In una liturgia che da sempre aggiunge ultimi, significativi dettagli ai "polls" del toto-Papa è questo il primo input: in San Pietro, cuore della cattolicità, è stata celebrato stamattina l'appello di una Chiesa realmente globale nel suo spazio, ma che tuttavia resta «romana» nella sua temporalità milllenaria. Niente francese, niente tedesco: le lingue delle Vecchia Europa, quella del Papa emerito ormai appartato a Castel Gandolfo.

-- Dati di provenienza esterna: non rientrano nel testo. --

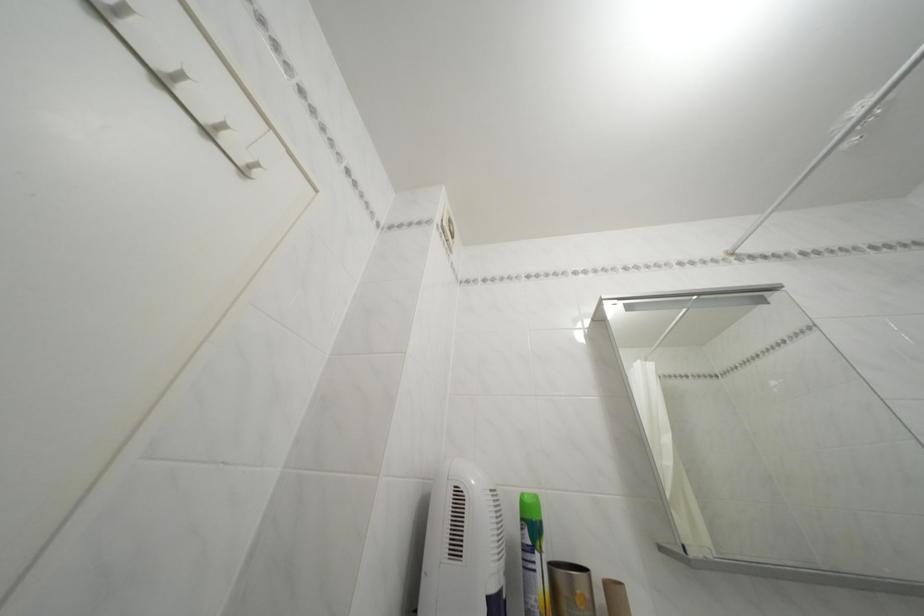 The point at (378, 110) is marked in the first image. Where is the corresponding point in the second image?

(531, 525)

La "liturgia della parola", nell'ultima messa prima dell'extra omnes, è nelle lingue della Chiesa più numerosa e vitale all'inizio del ventunesimo secolo: quella dei popoli ispanofoni dell'America Latina, oltre all'inglese, il "latino contemporaneo". Ma anche la lingua dei combattivi cardinali americani che si sono imposti nelle delicatissime congregazioni generali dell'ultima settimana, Un segnale di apertura? Certamente un momento di attenzione di Sodano, che ha retto il ruolo non facile di "chairman" delle dieci sedute a porte chiuse (il decano ultraottantenne non sarà tuttavia in Sistina). E sicuramente una conferma concreta che l'appello all'unità di una Chiesa – ultimamente fratturata al suo interno ma comunque globalizzata – è la priorità nell'agenda del «buon pastore» che Sodano si è ovviamente augurato possa uscire dal conclave.

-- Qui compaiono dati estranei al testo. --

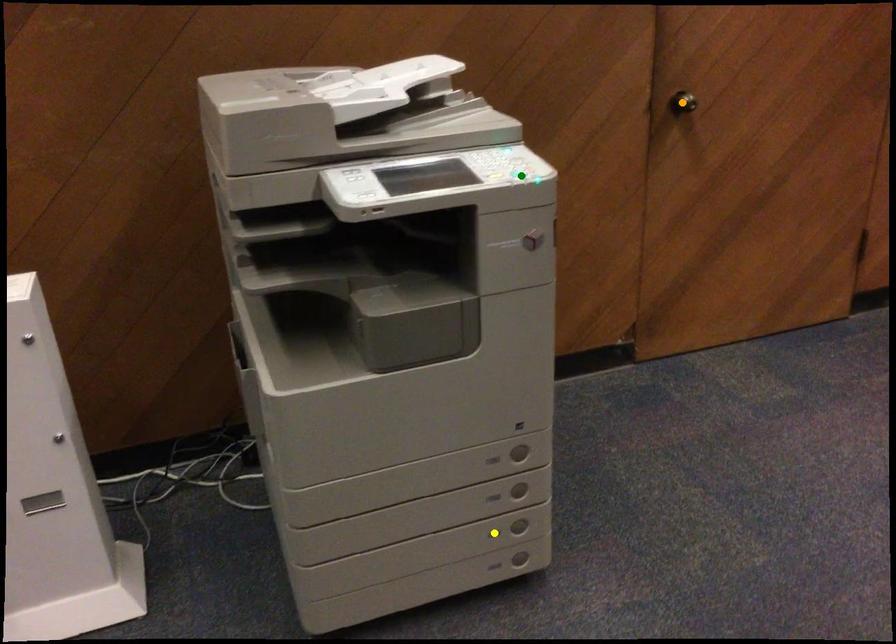 Order these from nearest to farthest:
yellow point, green point, orange point

green point < yellow point < orange point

In un'omelia semplice , piana, diretta – molto diversa da quella sofisticata e teologica di Joseph Ratzinger otto anni fa – il riservato cardinale astigiano ha trovato modo di difendere la dignità di una curia indubbiamente ferita dagli ultimi scandali: citando un'enciclica di Giovanni Paolo ha detto che Roma sente l'orgoglio di restare – di poter tornare con pienezza - al centro di una Chiesa «caritatevole», all'estremo opposto di quella «Babilonia» citata duramente ieri nella prima lettura. Da ultimo, nel taccuino d'appunti del cronista, resta un'altra citazione non scontata: quella da un discorso del "servo di Dio Paolo VI". Il Papa del Concilio, di cui questo turbolento 2013 sta celebrando il cinquantenario, continua dunque a essere una delle guide vive di una Chiesa che da stasera, cerca il suo nuovo leader.